Car trips don’t have to be stressful or boring. As long as both you and your child have options, the next time you get in the car may actually be enjoyable for both of you.

Although it may be tempting to ‘surprise’ your child with everything they will be able to do while you are driving, we recommend you tell them about most of the things they have to look forward to in advance. This will keep the questions to a minimum (reducing your stress) and keep them excited for what is to come along the trip.

If you decide to try out a lot of the things we listed above, we also strongly consider creating time limits— meaning they must play with one game for a minimum amount of time while you’re on the road before moving to the next thing.
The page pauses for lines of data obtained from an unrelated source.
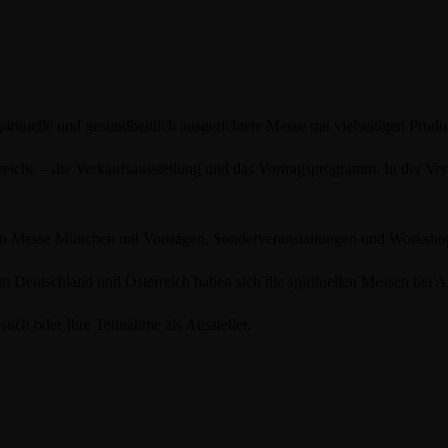
lle und gesundheitlich ausgerichtete Messe mit vielseitigen Produkt-
reiche – die Verkaufsausstellung und das Vortragsprogramm. In der Ver
eilen Messe München mit Vorträgen, Sonderveranstaltungen und Worksho
n Deutschland und Österreich haben sich die spirituellen Messen bei Aus
such oder Ihre Teilnahme als Aussteller.
.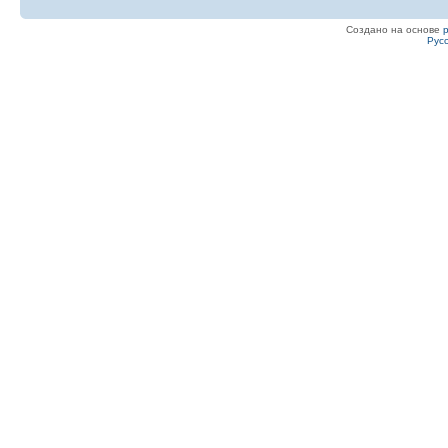
Создано на основе
Рус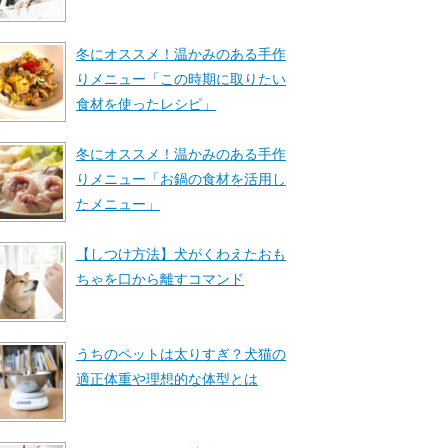
冬にオススメ！温かみのある手作
りメニュー「この時期に取りたい
食材を使ったレシピ」
冬にオススメ！温かみのある手作
りメニュー「お鍋の食材を活用し
たメニュー」
【しつけ方法】犬がくわえたおも
ちゃを口から離すコマンド
うちのペットは太りすぎ？犬猫の
適正体重や理想的な体型とは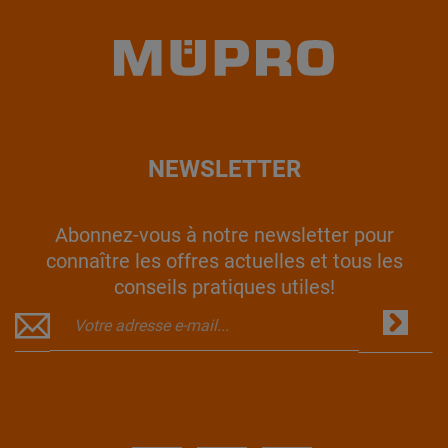
NEWSLETTER
Abonnez-vous à notre newsletter pour
connaître les offres actuelles et tous les
conseils pratiques utiles!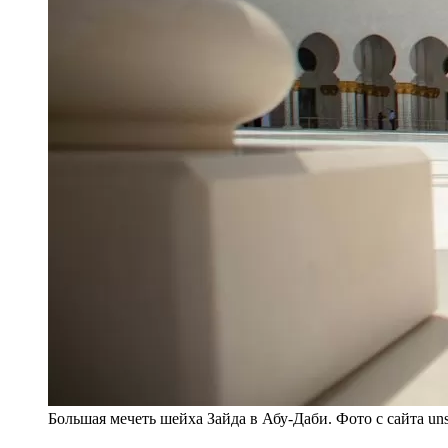
Большая мечеть шейха Зайда в Абу-Даби. Фото с сайта un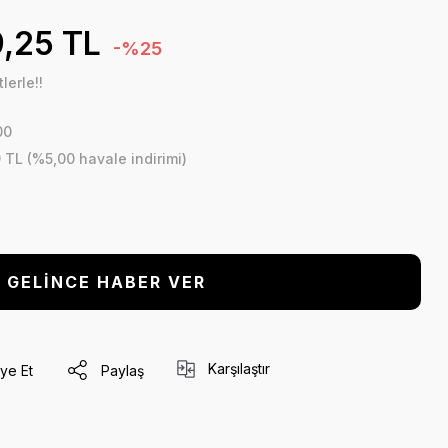
,25 TL
-%25
lerle!!
00
 TL (%5,00 havale indirimi)
GELİNCE HABER VER
Karşılaştır
ye Et
Paylaş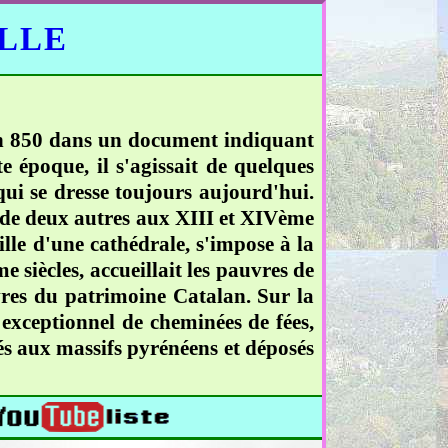
ELLE
 en 850 dans un document indiquant
 époque, il s'agissait de quelques
 qui se dresse toujours aujourd'hui.
ie de deux autres aux XIII et XIVème
ille d'une cathédrale, s'impose à la
e siècles, accueillait les pauvres de
uvres du patrimoine Catalan. Sur la
exceptionnel de cheminées de fées,
hés aux massifs pyrénéens et déposés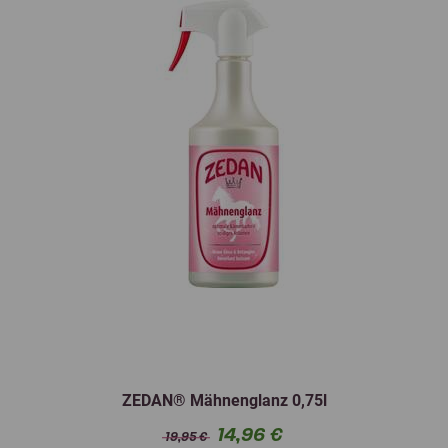
ZEDAN® Mähnenglanz 0,75l
14,96 €
19,95 €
This can keep them focused and calm, following defined timelines for play and interaction.

As much as possible, keep everything within reach or easily accessible so you are not stressed finding everything (it is important that you are able to stay calm, too). You may even prefer having everything close enough that your child can access everything on their own. Of course, with a long car ride this may not be possible for everything you bring along, and some items may need supervision from an adult, but you can probably keep at least a few things handy.

With activities like these, children of all ages can be entertained and engaged on long road trips, thus helping keep stress low and positive memories high.